MRI Scans May Improve PCa Recurrence at Low PSA Levels

Dynamic contrast enhanced (DCE) endorectal magnetic resonance imaging (MRI) of the pelvis may offer an effective method of assessing for local recurrence of prostate cancer (PCa) after prostatectomy, according to Texas researchers.

The approach was able to detect local recurrences in men with PSA values as low as 0.3 ng/mL.

These findings suggest that it may be possible to use this type of MRI scanning to allow for higher radiation treatment dosages and subsequently achieve higher cure rates.

“Being able to identify such patients is beneficial, as it would be predictive of response to salvage radiation therapy,” said lead investigator Seungtaek Choi, MD, of M.D. Anderson Cancer Center in Houston. “It also may allow a radiation oncologist to treat the area of recurrent cancer to a higher radiation dose.”

Dr. Choi and his colleagues evaluated 389 post-prostatectomy patients treated between January 2004 and October 2010, with 143 patients receiving a DCE endorectal MRI to determine if cancer cells were still present in the area of the surgical bed. The imaging technique identified 35 patients with suspicious MRI findings suggesting local recurrence. A total of 26 patients were then biopsied, with 23 of the 26 showing cancer. About one third of patients with a biopsy-proven recurrence after suspicious MRI finding had a PSA of less than 1, with several having a PSA as low as 0.3.

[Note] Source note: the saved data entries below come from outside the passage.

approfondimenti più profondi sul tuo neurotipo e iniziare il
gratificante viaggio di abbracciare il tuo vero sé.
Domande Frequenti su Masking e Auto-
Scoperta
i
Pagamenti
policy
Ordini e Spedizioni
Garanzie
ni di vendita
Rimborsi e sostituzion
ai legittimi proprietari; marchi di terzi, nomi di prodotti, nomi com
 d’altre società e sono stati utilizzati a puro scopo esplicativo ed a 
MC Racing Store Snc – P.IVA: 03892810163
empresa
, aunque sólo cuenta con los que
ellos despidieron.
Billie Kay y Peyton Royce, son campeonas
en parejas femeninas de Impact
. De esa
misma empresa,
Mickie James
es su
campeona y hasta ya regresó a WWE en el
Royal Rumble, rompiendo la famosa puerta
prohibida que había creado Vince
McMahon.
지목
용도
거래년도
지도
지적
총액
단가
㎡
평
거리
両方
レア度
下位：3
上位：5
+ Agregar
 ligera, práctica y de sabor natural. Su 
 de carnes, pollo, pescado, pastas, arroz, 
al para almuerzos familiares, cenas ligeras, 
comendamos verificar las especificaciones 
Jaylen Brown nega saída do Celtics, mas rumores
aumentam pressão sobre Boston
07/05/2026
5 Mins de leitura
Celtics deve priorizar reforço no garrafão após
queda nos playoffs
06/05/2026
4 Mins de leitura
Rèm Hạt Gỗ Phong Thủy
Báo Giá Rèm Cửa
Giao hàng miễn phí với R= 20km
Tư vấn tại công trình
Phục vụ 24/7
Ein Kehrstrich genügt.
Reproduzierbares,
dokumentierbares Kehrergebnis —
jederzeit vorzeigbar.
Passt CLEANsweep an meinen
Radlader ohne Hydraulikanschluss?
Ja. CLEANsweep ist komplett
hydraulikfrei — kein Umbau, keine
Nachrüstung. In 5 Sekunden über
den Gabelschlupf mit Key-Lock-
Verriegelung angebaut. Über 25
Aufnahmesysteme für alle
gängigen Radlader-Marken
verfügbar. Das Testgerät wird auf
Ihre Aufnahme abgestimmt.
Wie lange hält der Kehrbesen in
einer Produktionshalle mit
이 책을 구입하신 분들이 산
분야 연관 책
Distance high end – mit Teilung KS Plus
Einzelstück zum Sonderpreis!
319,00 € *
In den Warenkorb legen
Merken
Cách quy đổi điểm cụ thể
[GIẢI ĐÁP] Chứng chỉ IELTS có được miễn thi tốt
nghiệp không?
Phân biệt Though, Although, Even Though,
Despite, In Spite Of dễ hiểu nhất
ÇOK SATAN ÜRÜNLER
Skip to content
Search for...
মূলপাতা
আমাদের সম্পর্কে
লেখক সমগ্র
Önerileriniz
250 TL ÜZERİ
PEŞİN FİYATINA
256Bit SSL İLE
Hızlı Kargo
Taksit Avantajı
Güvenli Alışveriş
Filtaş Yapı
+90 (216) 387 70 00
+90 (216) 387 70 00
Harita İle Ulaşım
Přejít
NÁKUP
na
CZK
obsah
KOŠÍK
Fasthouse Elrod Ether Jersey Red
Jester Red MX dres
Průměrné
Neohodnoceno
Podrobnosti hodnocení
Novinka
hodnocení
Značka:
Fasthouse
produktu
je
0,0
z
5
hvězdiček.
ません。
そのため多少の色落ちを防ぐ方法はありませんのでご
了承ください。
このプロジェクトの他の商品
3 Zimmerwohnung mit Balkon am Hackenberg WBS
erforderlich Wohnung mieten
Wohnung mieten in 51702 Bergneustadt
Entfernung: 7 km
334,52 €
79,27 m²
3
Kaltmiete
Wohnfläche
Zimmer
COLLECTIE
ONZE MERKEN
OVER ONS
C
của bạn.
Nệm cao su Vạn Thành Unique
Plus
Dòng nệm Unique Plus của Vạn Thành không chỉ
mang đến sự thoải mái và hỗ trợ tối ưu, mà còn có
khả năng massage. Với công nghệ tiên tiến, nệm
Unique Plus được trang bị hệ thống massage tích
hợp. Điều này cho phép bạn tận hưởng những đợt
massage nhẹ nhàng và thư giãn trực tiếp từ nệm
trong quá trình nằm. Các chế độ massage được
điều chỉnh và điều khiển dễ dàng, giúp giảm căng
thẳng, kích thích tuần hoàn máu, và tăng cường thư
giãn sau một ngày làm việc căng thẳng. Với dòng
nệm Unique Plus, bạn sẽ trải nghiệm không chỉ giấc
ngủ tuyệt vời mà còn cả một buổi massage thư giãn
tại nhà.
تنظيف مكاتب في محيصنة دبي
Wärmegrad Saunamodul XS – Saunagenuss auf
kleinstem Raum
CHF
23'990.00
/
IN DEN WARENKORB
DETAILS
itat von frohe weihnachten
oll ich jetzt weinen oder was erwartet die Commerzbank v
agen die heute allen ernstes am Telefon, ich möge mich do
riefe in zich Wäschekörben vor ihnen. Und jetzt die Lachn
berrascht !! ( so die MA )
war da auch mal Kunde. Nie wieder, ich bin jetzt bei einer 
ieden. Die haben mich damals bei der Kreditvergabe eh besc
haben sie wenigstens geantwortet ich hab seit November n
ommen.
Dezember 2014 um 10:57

A scan of the surgical bed is typically performed after a prostatectomy and before salvage radiation therapy in patients with a rising PSA. An MRI scan can differentiate between soft tissues better than a traditional CT. The low PSA levels at which the MRI could determine recurrent disease was surprising, according to Dr. Choi, who presented the study findings at the Cancer Imaging and Radiation Therapy Symposium in Atlanta.

Nine patients had prostate/seminal vesicle fossa biopsies performed even though they did not have any suspicious findings on the MRI. Of these patients, only one had a pathologically proven local recurrence. The negative predictive value of DCE endorectal MRI was 88.9%.